Task item
The answer must be an exact copy of the lines from the one containing "Describe the element" through the last line of the records, with the pictures left out.

Records shown
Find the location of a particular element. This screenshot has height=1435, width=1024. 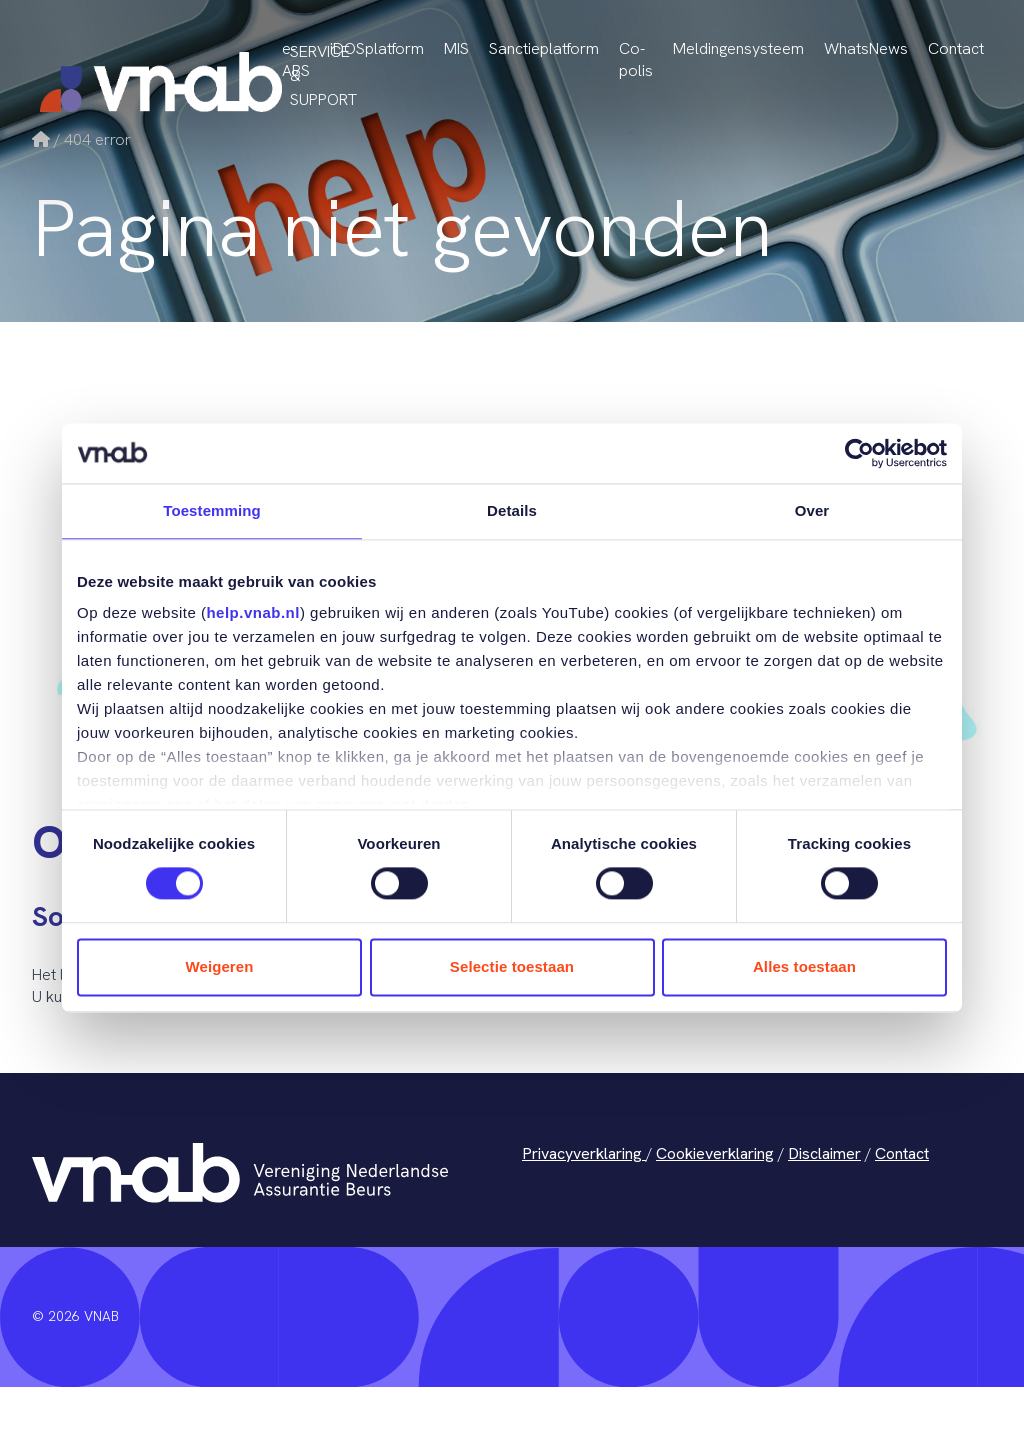

Details [tab] is located at coordinates (512, 510).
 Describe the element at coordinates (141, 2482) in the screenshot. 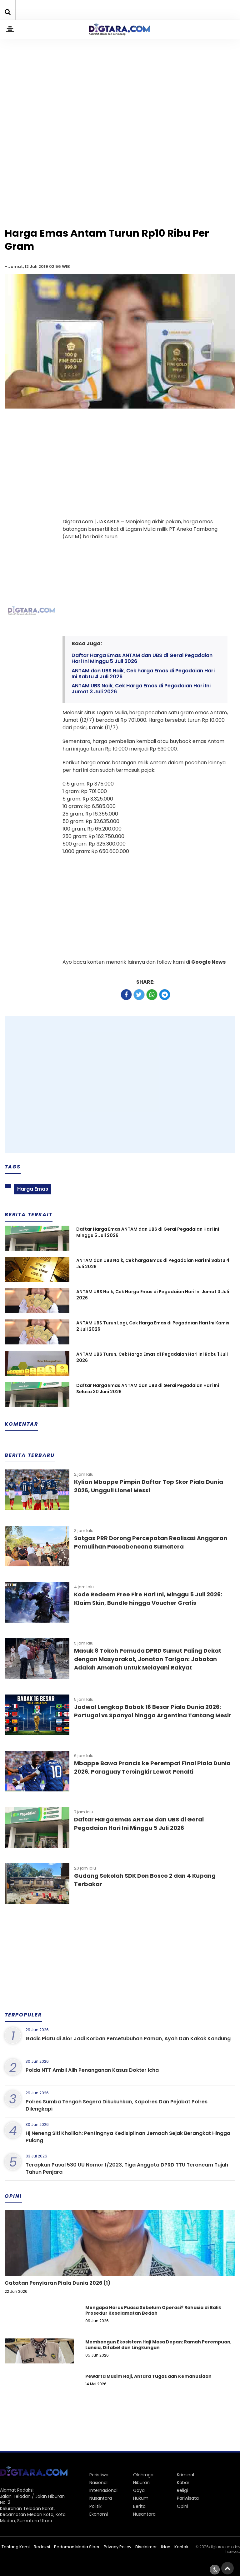

I see `Hiburan` at that location.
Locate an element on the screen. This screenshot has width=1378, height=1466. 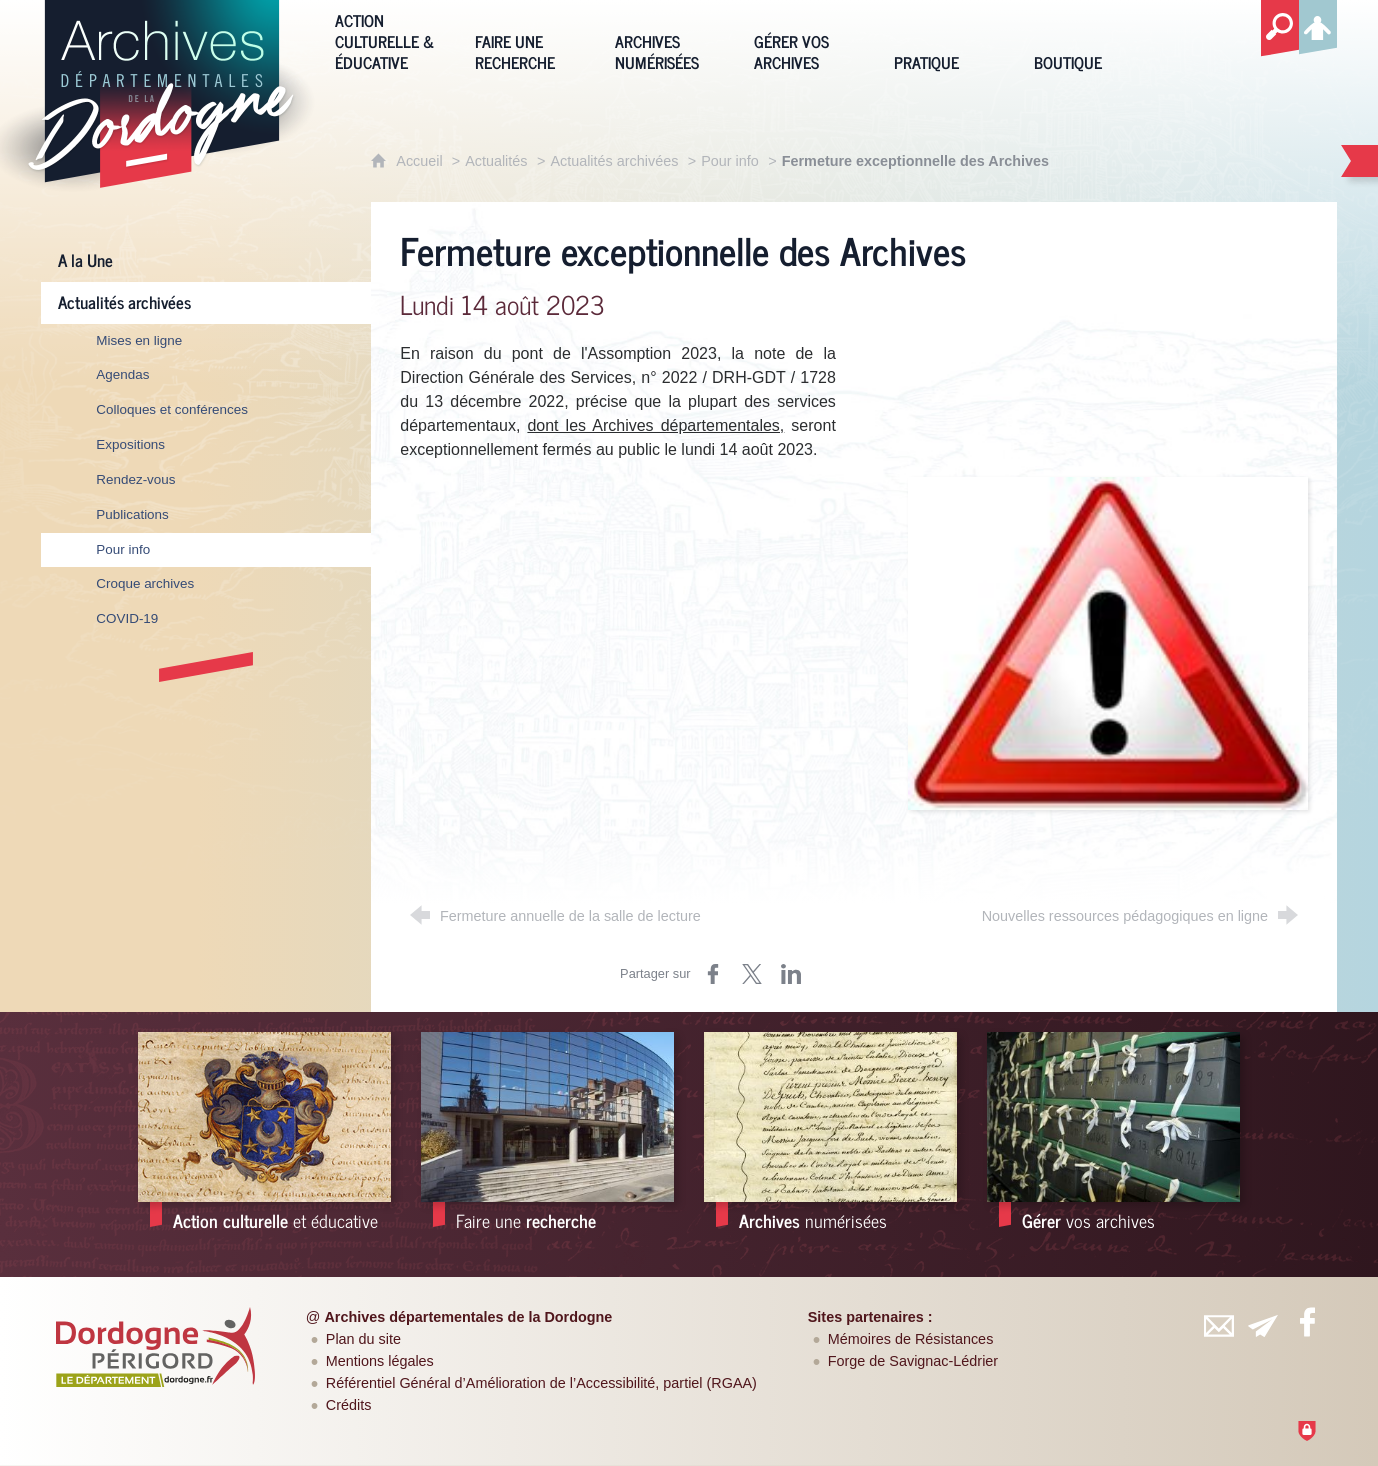
Mentions légales is located at coordinates (380, 1361).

Solution for this exercise
 Describe the element at coordinates (141, 2482) in the screenshot. 

I see `Hiburan` at that location.
Locate an element on the screen. This screenshot has width=1378, height=1466. 
Mentions légales is located at coordinates (380, 1361).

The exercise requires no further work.